Peter’s so-called ‘People’s Crusade’ had left a swathe of destruction all across the lands of middle Europe — the Jews in their path had suffered most, with much slaughter of those who refused to convert added to the burning of synagogues. It had even led to armed conflict once they were inside the boundaries of the empire as they ravaged the countryside through which they passed. On coming to Constantinople they had posed a threat to the city itself and even more to the public peace, added to which Alexius had been required to feed them while they committed arson as a cover for their manifest transgressions.

He was still doing so but now at a pleasing distance; recognising that matters would not improve he had them shipped across to the town of Civetot, on the southern shores of the Gulf of Nicomedia where their depredations were out of his sight as well as those of the inhabitants of his capital. Yet it was far from being without concern given their continued dismal behaviour; he felt a responsibility, if not for their well-being at least for their survival, and the reports he had told him that their conduct had not changed — they were doing to northern Bithynia what they had been stopped from doing within the walls of Constantinople.

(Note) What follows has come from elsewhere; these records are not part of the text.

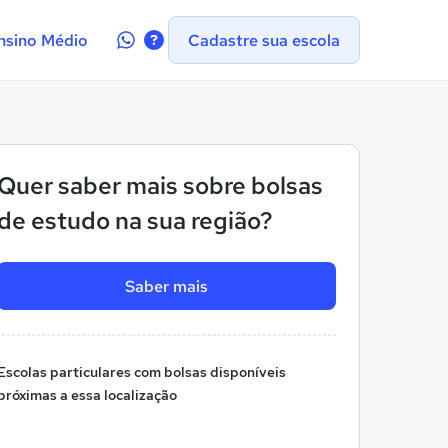
Contate-
nsino Médio
Cadastre sua escola
nos
no
WhatsApp
Quer saber mais sobre bolsas
de estudo na sua região?
Saber mais
Escolas particulares com bolsas disponíveis
próximas a essa localização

Having made his statement in support of the masses he had led here, Peter was obliged to wait for a spoken response — that was the way it should be: no man, however saintly, had the right to hurry a Roman emperor in his musings.

‘It concerns me,’ Alexius said finally, ‘that your people do not confine themselves to the area around Civetot that I have granted to them and in which they may reside till the crusading armies arrive. They raid out from the lands around the port and risk, in their foraging and, dare I say it, plundering, to upset the Turks of Nicaea, who will not sit idly by and let the lands they control be ravaged.’

Your lands, Eminence, Christian lands.’

Tempted to underline the nature of possession, Alexius demurred; Peter held a simple view that all lands were the property of his Christian God, while the Emperor knew that the sword of Islam held greater sway.

‘While the supplies you send us are adequate,’ Peter continued, ‘and you are to be thanked for your Christian charity in providing such, there are those who have come to expect, given they are set upon God’s work, that they deserve more.’

‘What is it you require, Peter?’ Alexius asked suppressing a sigh. Tempted to tell Peter to go to the devil he knew that bribery was so much easier than condemnation.